The Committee was reminded that one of the main findings of the ConCourt was that the word ‘person’ used in the Act included a Member of Parliament (MP), as well as a member of the public, unless the provision itself excluded the Member, or the provision, when read, could not possibly apply to a Member. In this instance, in relation to section 7, the use of the term ‘person’ included a member of the public as well as a Member. However, concern was expressed that while there were processes and mechanisms through which to hold the Members to account, the same could not seemingly be said for members of the public.

Another question raised was whether, in the definition of ‘disturbance,’ ‘acts’ encompassed or included ‘verbal’ acts. Could this not affect freedom of speech? A Member asserted that not acknowledging that certain types of verbal behaviour constituted a ‘disturbance’ would allow the National Assembly to descend into chaos. The House should be guided by the societal norms of ‘acceptable behaviour.’ Another Member said it was vital that this Act be read in conjunction with what the Constitution actually stated, which was always that any act was ‘subject to the Rules of the House’. The ‘act’ would be subject to the Rules of the House, and it was these Rules which would determine whether it was a disturbance or not.

After considering the draft Bill, the Committee agreed that it should be published and that the comment period should be four weeks.   

Meeting report

Powers, Privileges and Immunities of Parliament and Provincial Legislatures Amendment Bill

Ms Daksha Kassan, Parliamentary Legal Advisor: Constitutional and Legal Services Office, presented the Powers, Privileges and Immunities of Parliament and Provincial Legislatures Amendment Bill, drafted as per the instructions of the National Assembly to the Committee on 19 May 2016, following the Constitutional Court judgment.   

She said the first page, among other things, reflected the name of the Bill, which was still open to revision by the Committee, pending which it remained the Powers, Privileges and Immunities of Parliament and Provincial Legislatures Amendment Bill. It also indicated the process which the Constitutional and Legal Services Office thought the Bill should go through, which was a section 75 process, as it was not a Bill that dealt with issues affecting the provinces.

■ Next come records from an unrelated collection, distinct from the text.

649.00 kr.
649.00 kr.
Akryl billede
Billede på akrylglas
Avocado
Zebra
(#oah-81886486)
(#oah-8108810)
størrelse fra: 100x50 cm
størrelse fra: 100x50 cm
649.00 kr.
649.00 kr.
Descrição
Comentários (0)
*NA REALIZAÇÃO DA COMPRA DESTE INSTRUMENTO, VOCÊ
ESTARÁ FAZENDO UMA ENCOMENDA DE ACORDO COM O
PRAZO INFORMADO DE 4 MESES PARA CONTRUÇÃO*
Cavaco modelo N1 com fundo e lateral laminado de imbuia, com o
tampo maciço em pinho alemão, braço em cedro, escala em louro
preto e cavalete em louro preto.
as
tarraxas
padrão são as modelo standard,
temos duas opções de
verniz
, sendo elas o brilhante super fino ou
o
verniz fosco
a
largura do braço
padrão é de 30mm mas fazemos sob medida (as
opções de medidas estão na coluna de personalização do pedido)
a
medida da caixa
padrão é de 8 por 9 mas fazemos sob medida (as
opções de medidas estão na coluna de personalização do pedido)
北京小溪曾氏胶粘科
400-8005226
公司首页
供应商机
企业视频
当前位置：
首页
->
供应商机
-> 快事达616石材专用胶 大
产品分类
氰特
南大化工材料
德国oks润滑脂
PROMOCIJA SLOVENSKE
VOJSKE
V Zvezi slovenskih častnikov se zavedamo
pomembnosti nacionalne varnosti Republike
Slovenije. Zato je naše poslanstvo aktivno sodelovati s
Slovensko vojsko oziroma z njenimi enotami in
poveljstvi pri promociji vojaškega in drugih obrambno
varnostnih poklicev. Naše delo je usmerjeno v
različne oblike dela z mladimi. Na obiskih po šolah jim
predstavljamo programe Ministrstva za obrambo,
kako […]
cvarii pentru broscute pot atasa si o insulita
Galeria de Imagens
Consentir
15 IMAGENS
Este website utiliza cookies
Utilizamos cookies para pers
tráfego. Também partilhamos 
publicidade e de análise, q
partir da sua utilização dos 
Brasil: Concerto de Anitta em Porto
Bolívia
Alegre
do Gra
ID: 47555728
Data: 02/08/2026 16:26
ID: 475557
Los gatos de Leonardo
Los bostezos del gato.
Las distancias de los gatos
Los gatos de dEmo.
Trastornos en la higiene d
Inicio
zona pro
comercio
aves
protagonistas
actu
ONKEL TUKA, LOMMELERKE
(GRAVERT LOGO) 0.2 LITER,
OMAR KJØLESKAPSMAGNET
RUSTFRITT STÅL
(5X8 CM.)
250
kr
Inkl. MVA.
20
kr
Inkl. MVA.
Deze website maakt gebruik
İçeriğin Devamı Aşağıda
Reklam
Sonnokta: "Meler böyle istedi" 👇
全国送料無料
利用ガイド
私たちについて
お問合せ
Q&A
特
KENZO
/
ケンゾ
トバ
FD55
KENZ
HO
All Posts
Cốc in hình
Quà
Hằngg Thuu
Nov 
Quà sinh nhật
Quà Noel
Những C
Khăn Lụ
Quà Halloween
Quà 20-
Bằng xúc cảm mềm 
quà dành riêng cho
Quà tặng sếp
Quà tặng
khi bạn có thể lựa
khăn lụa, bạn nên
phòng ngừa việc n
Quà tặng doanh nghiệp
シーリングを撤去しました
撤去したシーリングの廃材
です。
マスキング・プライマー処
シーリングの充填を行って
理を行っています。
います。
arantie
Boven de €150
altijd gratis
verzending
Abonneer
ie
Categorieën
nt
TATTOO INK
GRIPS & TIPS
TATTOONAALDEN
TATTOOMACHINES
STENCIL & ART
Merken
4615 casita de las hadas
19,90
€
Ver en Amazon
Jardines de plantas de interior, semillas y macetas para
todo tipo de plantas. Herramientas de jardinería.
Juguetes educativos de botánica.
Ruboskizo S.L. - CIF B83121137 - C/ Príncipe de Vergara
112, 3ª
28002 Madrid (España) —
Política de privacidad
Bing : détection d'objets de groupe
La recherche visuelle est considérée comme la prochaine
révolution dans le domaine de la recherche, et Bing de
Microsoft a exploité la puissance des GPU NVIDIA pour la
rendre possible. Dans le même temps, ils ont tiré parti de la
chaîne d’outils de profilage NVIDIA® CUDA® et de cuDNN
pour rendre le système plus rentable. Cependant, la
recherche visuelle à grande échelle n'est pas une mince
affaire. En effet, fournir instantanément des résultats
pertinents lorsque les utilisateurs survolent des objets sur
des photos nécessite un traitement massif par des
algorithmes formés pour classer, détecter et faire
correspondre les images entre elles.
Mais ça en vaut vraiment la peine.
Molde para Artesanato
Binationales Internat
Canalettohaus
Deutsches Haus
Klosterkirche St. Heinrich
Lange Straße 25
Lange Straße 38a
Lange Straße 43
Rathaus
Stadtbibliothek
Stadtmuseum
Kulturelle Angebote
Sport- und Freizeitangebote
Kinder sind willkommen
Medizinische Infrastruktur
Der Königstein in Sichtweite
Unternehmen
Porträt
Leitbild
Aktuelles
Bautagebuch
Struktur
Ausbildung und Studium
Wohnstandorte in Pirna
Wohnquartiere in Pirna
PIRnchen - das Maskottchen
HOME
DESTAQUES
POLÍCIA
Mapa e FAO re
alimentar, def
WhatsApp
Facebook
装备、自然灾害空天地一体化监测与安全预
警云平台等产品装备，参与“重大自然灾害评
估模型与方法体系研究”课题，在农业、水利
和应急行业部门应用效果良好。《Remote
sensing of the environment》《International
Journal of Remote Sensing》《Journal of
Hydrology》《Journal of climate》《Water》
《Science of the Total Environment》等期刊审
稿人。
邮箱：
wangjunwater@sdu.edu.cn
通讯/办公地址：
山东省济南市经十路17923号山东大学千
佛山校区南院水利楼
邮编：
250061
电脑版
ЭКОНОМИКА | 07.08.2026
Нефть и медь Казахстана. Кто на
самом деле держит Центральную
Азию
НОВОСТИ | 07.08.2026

By way of introduction, she said her office had decided to include a preamble to the Bill, the purpose of which was to set the context of the law, the legal basis for the Act, and the reasons for its adoption. While amendment bills did not usually have preambles, her office thought it necessary to include a preamble in this instance, as it would give the reader the basis for why this particular Act was being introduced. It would also set the legal basis by highlighting the key findings of the Constitutional Court judgment

Constitutional Court judgment

The work of the Constitutional and Legal Services Office was guided by the two key findings of the Constitutional Court judgment:

  • Freedom of speech in the National Assembly (NA) and the National Council of Provinces (NCOP) as contemplated in sections 58(1) and 71(1) of the Constitution was subject only to the relevant Houses’ respective rules and orders and could not be regulated in an act of Parliament; and
  • The immunities provided for in section 58(1)(b) of the Constitution were absolute.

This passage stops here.